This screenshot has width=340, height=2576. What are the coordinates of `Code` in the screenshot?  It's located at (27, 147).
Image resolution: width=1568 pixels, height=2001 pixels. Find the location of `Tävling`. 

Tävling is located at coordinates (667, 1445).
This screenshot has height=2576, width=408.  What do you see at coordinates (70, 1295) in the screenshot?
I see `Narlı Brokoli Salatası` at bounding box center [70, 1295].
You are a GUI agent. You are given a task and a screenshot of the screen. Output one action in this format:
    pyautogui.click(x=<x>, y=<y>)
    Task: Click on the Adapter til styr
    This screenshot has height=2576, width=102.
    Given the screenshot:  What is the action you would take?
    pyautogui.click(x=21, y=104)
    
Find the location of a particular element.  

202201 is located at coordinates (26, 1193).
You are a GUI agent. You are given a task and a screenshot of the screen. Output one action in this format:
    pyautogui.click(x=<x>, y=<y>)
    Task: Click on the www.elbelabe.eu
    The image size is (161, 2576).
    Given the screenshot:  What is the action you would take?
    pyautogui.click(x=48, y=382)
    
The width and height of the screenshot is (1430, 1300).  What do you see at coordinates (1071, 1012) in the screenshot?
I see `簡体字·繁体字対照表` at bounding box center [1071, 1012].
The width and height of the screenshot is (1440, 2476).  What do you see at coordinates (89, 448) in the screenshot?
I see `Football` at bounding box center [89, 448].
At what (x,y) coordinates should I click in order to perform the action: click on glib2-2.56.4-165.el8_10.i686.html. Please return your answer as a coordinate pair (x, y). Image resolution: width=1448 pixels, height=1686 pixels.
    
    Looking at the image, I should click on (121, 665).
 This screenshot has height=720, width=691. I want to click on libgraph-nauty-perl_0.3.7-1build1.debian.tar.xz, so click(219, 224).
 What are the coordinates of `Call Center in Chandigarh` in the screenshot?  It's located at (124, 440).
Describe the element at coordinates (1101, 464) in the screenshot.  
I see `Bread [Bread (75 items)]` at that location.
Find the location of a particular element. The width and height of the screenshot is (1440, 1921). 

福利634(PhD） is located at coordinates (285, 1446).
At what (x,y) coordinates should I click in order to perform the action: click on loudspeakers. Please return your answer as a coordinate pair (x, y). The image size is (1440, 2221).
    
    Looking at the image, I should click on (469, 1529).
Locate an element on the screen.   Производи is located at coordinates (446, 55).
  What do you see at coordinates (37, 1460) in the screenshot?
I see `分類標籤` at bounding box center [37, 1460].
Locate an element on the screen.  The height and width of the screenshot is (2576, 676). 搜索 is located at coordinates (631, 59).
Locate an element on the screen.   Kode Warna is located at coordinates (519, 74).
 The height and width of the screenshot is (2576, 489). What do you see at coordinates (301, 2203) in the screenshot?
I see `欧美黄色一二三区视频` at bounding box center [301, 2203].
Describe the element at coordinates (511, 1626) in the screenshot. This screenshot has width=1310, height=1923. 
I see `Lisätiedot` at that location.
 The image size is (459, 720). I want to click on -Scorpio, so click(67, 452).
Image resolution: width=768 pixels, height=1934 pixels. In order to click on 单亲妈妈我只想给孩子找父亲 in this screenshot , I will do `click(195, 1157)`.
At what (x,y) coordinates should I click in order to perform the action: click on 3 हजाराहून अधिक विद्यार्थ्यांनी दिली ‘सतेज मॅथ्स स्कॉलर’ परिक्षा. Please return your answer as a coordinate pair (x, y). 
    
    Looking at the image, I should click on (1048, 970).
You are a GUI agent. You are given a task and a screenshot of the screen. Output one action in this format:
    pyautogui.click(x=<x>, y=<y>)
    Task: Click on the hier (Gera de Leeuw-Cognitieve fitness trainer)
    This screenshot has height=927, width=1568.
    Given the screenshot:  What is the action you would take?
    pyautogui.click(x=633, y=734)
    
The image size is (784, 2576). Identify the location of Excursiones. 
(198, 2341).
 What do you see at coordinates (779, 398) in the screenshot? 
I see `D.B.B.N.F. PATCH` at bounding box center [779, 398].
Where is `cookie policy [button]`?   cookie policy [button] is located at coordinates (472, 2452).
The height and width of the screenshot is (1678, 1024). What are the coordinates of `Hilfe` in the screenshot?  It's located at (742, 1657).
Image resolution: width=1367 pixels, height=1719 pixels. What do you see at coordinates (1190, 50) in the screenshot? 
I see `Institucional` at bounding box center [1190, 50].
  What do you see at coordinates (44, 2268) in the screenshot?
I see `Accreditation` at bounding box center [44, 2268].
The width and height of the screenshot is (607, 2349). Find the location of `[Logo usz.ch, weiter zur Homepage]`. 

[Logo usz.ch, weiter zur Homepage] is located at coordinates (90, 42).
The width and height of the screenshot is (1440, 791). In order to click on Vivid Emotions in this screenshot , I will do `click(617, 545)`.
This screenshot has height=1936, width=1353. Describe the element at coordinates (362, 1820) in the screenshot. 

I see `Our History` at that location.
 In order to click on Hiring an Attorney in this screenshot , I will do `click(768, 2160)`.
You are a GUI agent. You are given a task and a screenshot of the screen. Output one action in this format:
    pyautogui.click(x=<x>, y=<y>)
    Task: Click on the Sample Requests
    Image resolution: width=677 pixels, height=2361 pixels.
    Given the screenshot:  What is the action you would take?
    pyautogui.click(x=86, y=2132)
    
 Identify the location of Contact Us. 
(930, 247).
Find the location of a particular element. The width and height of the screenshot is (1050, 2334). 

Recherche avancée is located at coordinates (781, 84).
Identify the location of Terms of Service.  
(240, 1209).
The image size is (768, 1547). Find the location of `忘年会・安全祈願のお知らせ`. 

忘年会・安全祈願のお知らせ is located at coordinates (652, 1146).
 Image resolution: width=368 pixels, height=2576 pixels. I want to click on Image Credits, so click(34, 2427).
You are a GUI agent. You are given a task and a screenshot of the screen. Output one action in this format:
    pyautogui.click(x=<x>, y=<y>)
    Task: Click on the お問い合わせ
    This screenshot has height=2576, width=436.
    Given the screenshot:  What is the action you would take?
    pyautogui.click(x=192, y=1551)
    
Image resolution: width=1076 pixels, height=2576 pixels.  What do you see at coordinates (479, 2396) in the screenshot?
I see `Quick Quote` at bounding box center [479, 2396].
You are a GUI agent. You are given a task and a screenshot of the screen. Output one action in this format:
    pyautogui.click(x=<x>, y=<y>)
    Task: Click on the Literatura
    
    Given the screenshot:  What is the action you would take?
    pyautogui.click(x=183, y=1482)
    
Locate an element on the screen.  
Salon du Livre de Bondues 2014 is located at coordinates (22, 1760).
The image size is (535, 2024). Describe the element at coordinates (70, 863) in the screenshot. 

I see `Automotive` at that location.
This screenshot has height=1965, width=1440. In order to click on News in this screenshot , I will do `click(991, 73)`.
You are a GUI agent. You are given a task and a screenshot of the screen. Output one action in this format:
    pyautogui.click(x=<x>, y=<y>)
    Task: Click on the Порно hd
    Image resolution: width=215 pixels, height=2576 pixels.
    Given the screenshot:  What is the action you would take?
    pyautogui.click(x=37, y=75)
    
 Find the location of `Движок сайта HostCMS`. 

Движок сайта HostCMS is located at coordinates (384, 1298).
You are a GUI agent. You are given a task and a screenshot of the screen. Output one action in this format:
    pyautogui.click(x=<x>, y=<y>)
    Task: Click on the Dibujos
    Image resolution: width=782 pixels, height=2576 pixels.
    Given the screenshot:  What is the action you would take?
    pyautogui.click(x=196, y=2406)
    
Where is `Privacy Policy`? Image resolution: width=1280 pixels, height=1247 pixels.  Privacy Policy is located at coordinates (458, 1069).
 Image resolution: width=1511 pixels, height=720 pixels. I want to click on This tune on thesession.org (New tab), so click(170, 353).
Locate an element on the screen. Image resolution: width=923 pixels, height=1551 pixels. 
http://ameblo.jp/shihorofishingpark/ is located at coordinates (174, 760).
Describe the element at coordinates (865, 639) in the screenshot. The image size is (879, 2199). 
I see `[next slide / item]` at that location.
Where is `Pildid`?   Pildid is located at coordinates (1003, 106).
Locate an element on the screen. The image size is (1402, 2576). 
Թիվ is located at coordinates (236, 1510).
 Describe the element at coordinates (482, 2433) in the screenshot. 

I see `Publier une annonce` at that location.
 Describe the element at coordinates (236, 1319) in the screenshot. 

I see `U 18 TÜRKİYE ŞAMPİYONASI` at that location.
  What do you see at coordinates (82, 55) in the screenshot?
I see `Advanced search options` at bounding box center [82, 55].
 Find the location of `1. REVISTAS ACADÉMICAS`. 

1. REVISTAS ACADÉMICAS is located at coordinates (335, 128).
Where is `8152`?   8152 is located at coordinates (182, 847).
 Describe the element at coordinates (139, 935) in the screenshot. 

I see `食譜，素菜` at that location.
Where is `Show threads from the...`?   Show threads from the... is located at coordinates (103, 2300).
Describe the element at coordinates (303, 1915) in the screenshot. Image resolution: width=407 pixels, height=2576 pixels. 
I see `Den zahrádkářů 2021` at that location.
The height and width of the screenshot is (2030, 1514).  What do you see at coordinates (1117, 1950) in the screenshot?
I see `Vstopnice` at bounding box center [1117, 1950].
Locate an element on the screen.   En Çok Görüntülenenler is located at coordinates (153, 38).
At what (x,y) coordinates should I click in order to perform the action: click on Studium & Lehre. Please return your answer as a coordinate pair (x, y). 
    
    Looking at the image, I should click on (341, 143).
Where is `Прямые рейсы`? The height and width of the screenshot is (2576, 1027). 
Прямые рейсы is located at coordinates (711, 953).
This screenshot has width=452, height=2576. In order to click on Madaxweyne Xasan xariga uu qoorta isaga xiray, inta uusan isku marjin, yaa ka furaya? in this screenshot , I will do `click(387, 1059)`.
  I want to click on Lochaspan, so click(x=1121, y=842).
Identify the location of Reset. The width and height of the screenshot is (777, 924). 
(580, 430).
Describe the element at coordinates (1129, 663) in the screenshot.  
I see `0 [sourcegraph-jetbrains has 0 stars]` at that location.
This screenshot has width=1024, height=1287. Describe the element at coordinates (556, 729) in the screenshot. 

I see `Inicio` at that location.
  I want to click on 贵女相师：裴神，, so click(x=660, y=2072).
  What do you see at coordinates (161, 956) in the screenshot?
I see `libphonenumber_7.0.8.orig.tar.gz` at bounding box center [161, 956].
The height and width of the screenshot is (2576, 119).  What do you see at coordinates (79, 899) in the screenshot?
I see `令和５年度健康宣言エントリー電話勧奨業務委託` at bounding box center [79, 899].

> [Exercise instructions] Please copy, exactly and with nothing else, the lines above beginning at the line that has "The image size is (784, 2576)." and ending with the line that has "The height and width of the screenshot is (1678, 1024).".

> [Solved exercise]
The image size is (784, 2576). Identify the location of Excursiones. 
(198, 2341).
 What do you see at coordinates (779, 398) in the screenshot? 
I see `D.B.B.N.F. PATCH` at bounding box center [779, 398].
Where is `cookie policy [button]`?   cookie policy [button] is located at coordinates (472, 2452).
The height and width of the screenshot is (1678, 1024). What are the coordinates of `Hilfe` in the screenshot?  It's located at (742, 1657).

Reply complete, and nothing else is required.